----- Given entries -----
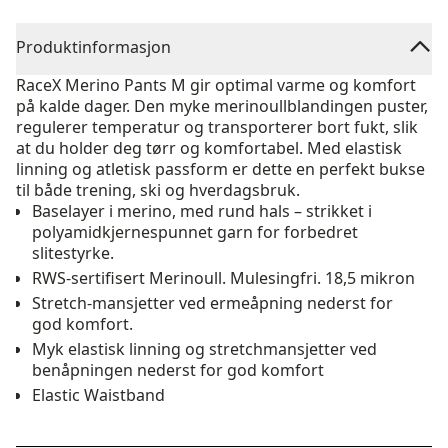
Produktinformasjon
RaceX Merino Pants M gir optimal varme og komfort
på kalde dager. Den myke merinoullblandingen puster,
regulerer temperatur og transporterer bort fukt, slik
at du holder deg tørr og komfortabel. Med elastisk
linning og atletisk passform er dette en perfekt bukse
til både trening, ski og hverdagsbruk.
Baselayer i merino, med rund hals – strikket i
polyamidkjernespunnet garn for forbedret
slitestyrke.
RWS-sertifisert Merinoull. Mulesingfri. 18,5 mikron
Stretch-mansjetter ved ermeåpning nederst for
god komfort.
Myk elastisk linning og stretchmansjetter ved
benåpningen nederst for god komfort
Elastic Waistband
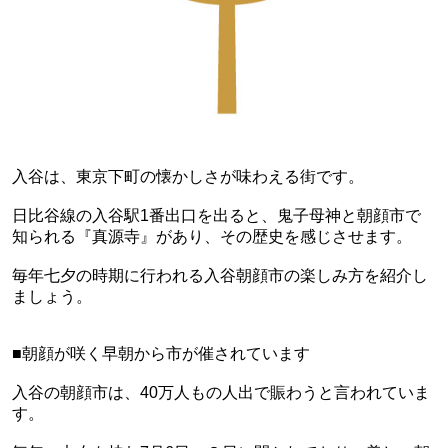
入谷は、東京下町の懐かしさが味わえる街です。
日比谷線の入谷駅1番出口を出ると、鬼子母神と朝顔市で
知られる『真源寺』があり、その歴史を感じさせます。
毎年七夕の時期に行われる入谷朝顔市の楽しみ方を紹介し
ましょう。
■朝顔が咲く早朝から市が催されています
入谷の朝顔市は、40万人もの人出で賑わうと言われていま
す。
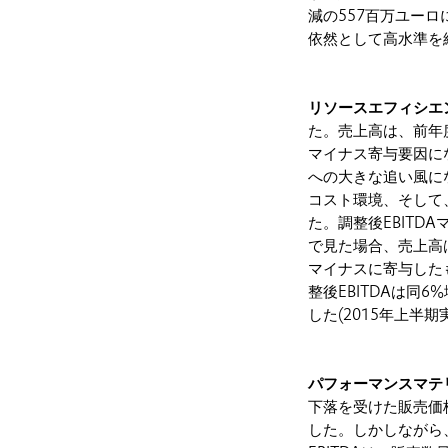
減の557百万ユーロ
依然として高水準を
リソースエフィシエ
た。売上高は、前年
マイナス寄与要因に
への大きな追い風に
コスト環境、そして
た。調整後EBITD
で見た場合、売上高
マイナスに寄与した
整後EBITDAは同6
した(2015年上半期実績
パフォーマンスマテ
下落を受けた販売価
した。しかしながら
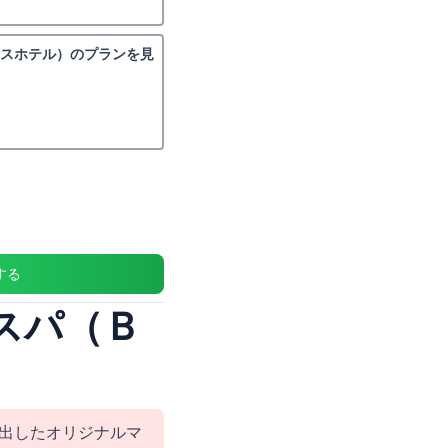
レスホテル）のプランを見
する
スパ（Ｂ
出したオリジナルマ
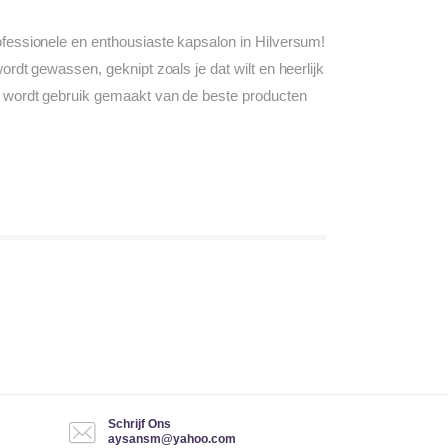
fessionele en enthousiaste kapsalon in Hilversum!
rdt gewassen, geknipt zoals je dat wilt en heerlijk
r wordt gebruik gemaakt van de beste producten
Schrijf Ons
aysansm@yahoo.com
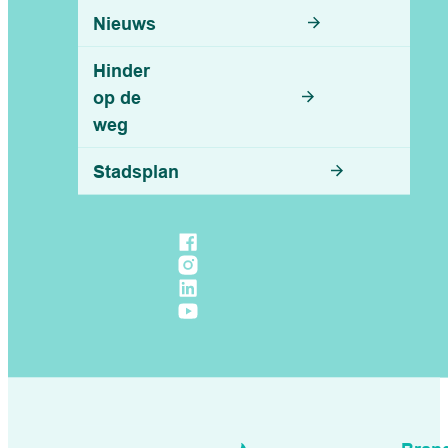
Nieuws
Hinder
op de
weg
Stadsplan
Volg ons op
Facebook
Instagram
LinkedIn
YouTube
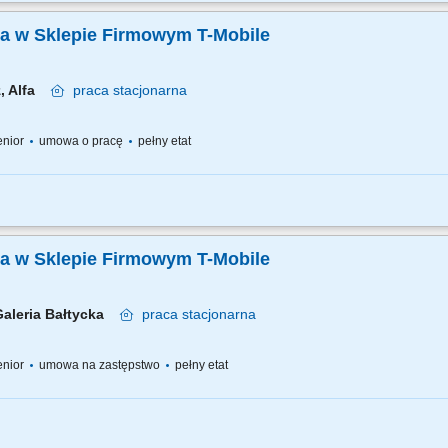
bieżąca obsługa klienta i obowiązki salonowe, 50% kontakt telefoniczny z klientam
ug świadczonych przez T-Mobile z wykorzystaniem dostępnych kanałów sprzedaży;.
ka w Sklepie Firmowym T-Mobile
z, Alfa
praca
stacjonarna
senior
umowa o pracę
pełny etat
bieżąca obsługa klienta i obowiązki salonowe, 30% kontakt telefoniczny z klientam
ug świadczonych przez T-Mobile z wykorzystaniem dostępnych kanałów sprzedaży;.
ka w Sklepie Firmowym T-Mobile
Galeria Bałtycka
praca
stacjonarna
senior
umowa na zastępstwo
pełny etat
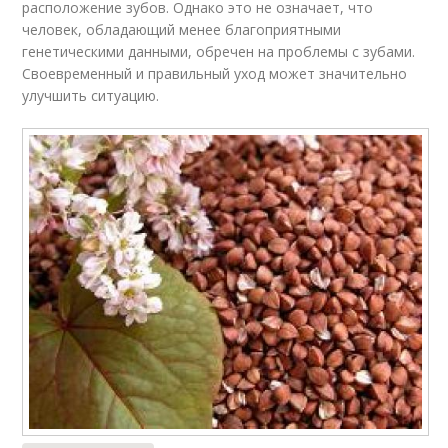
расположение зубов. Однако это не означает, что
человек, обладающий менее благоприятными
генетическими данными, обречен на проблемы с зубами.
Своевременный и правильный уход может значительно
улучшить ситуацию.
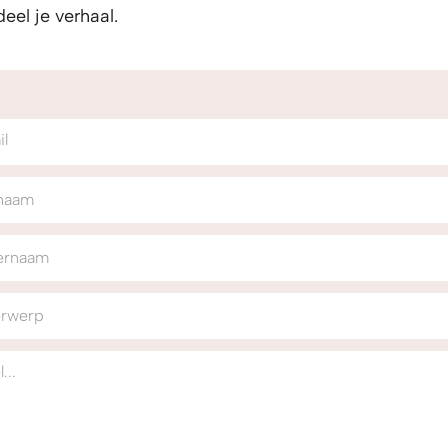
eel je verhaal.
il
naam
ernaam
rwerp
...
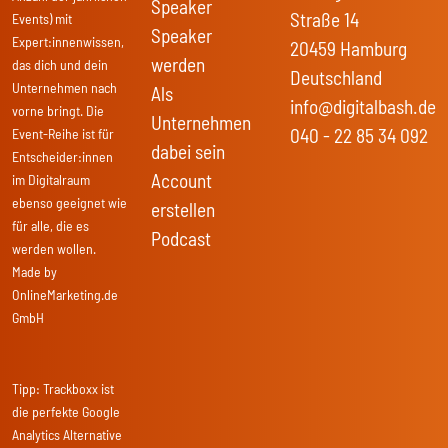
Speaker
Straße 14
Events) mit
Speaker
Expert:innenwissen,
20459 Hamburg
werden
das dich und dein
Deutschland
Unternehmen nach
Als
info@digitalbash.de
vorne bringt. Die
Unternehmen
040 - 22 85 34 092
Event-Reihe ist für
dabei sein
Entscheider:innen
Account
im Digitalraum
ebenso geeignet wie
erstellen
für alle, die es
Podcast
werden wollen.
Made by
OnlineMarketing.de
GmbH
Tipp:
Trackboxx
ist
die perfekte Google
Analytics Alternative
-----
Exercise aim — Each line of the material with the word "elastisk" in it should be listed.

Task output —
at du holder deg tørr og komfortabel. Med elastisk
Myk elastisk linning og stretchmansjetter ved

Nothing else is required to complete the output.